En outre, le polisario et l’Algérie ont refusé aux Sahraouis toujours résidant au Maroc et les familles de filiation sahraouie la participation au référendum, sans compter les milliers de morts et disparus sahraouis tués par la milice entre les années 70 et 90, qui font encore aujourd’hui l’objet de poursuites judiciaires en Espagne.

Par conséquent, les Nations Unies ont été catégoriques sur l’impossibilité de procéder à un référendum équitable qui traduit la réalité de la situation à cause des manipulations ethniques opérées pendant cinq générations.

Ainsi, l’option du référendum a été supprimée des résolutions du Conseil de sécurité depuis 2001 favorisant une solution politique, basée sur la négociation, le compromis, et qui sera à même de rétablir la paix au Sahara.




Mais le groupe séparatiste armé qui se fait appeler « polisario » et l’Algérie continuent pourtant d’appeler au référendum, bloquant ainsi tout processus de paix.

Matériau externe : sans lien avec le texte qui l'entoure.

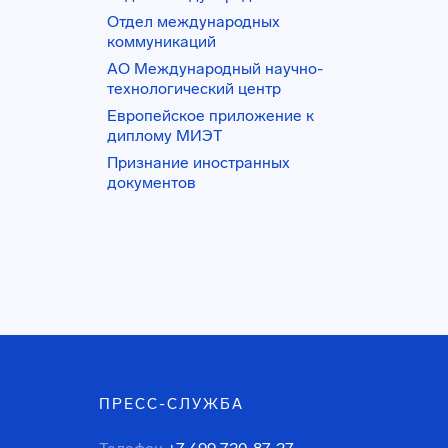
Отдел международных
коммуникаций
АО Международный научно-
технологический центр
Европейское приложение к
диплому МИЭТ
Признание иностранных
документов
ПРЕСС-СЛУЖБА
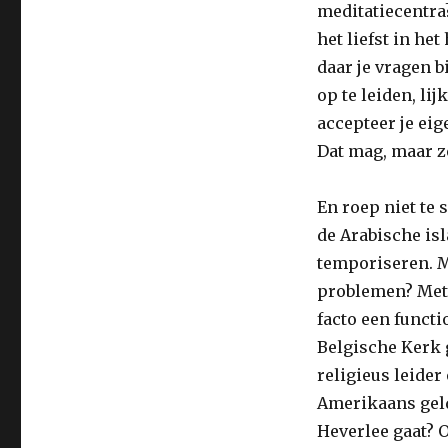
imams
meditatiecentra?
opleiden!
het liefst in he
daar je vragen b
op te leiden, lij
accepteer je eig
Dat mag, maar z
En roep niet te
de Arabische is
temporiseren. M
problemen? Met 
facto een functi
Belgische Kerk
religieus leider
Amerikaans gel
Heverlee gaat? 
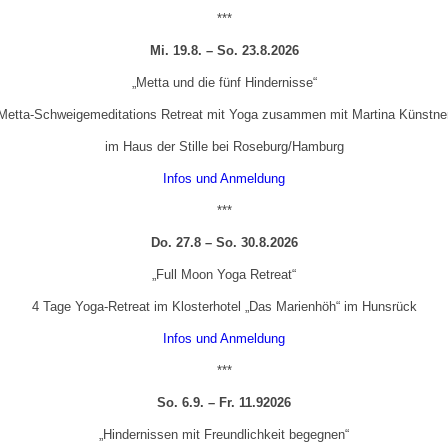
***
Mi. 19.8. – So. 23.8.2026
„Metta und die fünf Hindernisse“
Metta-Schweigemeditations Retreat mit Yoga zusammen mit Martina Künstne
im Haus der Stille bei Roseburg/Hamburg
Infos und Anmeldung
***
Do. 27.8 – So. 30.8.2026
„Full Moon Yoga Retreat“
4 Tage Yoga-Retreat im Klosterhotel „Das Marienhöh“ im Hunsrück
Infos und Anmeldung
***
So. 6.9. – Fr. 11.92026
„Hindernissen mit Freundlichkeit begegnen“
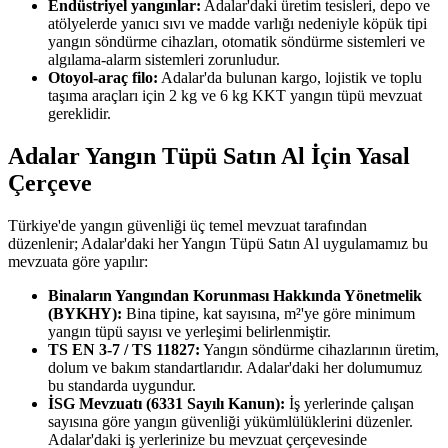
Endüstriyel yangınlar:
Adalar'daki üretim tesisleri, depo ve
atölyelerde yanıcı sıvı ve madde varlığı nedeniyle köpük tipi
yangın söndürme cihazları, otomatik söndürme sistemleri ve
algılama-alarm sistemleri zorunludur.
Otoyol-araç filo:
Adalar'da bulunan kargo, lojistik ve toplu
taşıma araçları için 2 kg ve 6 kg KKT yangın tüpü mevzuat
gereklidir.
Adalar Yangın Tüpü Satın Al İçin Yasal
Çerçeve
Türkiye'de yangın güvenliği üç temel mevzuat tarafından
düzenlenir; Adalar'daki her Yangın Tüpü Satın Al uygulamamız bu
mevzuata göre yapılır:
Binaların Yangından Korunması Hakkında Yönetmelik
(BYKHY):
Bina tipine, kat sayısına, m²'ye göre minimum
yangın tüpü sayısı ve yerleşimi belirlenmiştir.
TS EN 3-7 / TS 11827:
Yangın söndürme cihazlarının üretim,
dolum ve bakım standartlarıdır. Adalar'daki her dolumumuz
bu standarda uygundur.
İSG Mevzuatı (6331 Sayılı Kanun):
İş yerlerinde çalışan
sayısına göre yangın güvenliği yükümlülüklerini düzenler.
Adalar'daki iş yerlerinize bu mevzuat çerçevesinde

C’est dans ce cadre que le Mouvement sahraouis pour la paix a été créé pour faire avancer le dossier en dépit des blocages des parties cherchant à faire perdurer la situation pour continuer à s’enrichir sur le dos des camps des Tindouf. Estimant que ce sont ces fonds internationaux qui alimentent les caisses du mouvement séparatiste, le Mouvement sahraouis pour la paix a annoncé la tenue de plusieurs réunions avec les représentants politiques espagnols, dont le pays est le premier donateur.

« Les réunions avec les partis espagnols seront nombreuses afin de couper le soutien au front polisario, qui profite de la situation des réfugiés sahraouis », a indiqué Haj Ahmed dans son tweet.




L’Envoyé personnel du Secrétaire général de l’Organisation des Nations unies, Staffan de Mistura vient de conclure sa tournée régionale avant de rédiger son rapport sur la situation pour le Conseil de sécurité.

Il a pu constater que les discours du groupe séparatiste armé qui se fait appeler « polisario » et de l’Algérie restent les mêmes, refusant le processus onusien.

En effet, l’Algérie et le polisario avaient tous deux refusé la dernière résolution du Conseil de sécurité appelant toutes les parties au conflit à reprendre le processus politique des tables rondes visant à mettre toutes les parties prenantes devant leurs obligations de négociations pour s’accorder sur une solution politique.

Alger a refusé de reprendre part aux tables rondes niant son rôle dans la création du conflit et son implication quotidienne.

Le Royaume du Maroc qui estime que l’Algérie est la réelle partie prenante au dossier, affirme qu’Alger ne peut pas se défiler face à ses responsabilités et doit s’investir avec bonne foi pour mettre un terme à ce différend artificiel régional.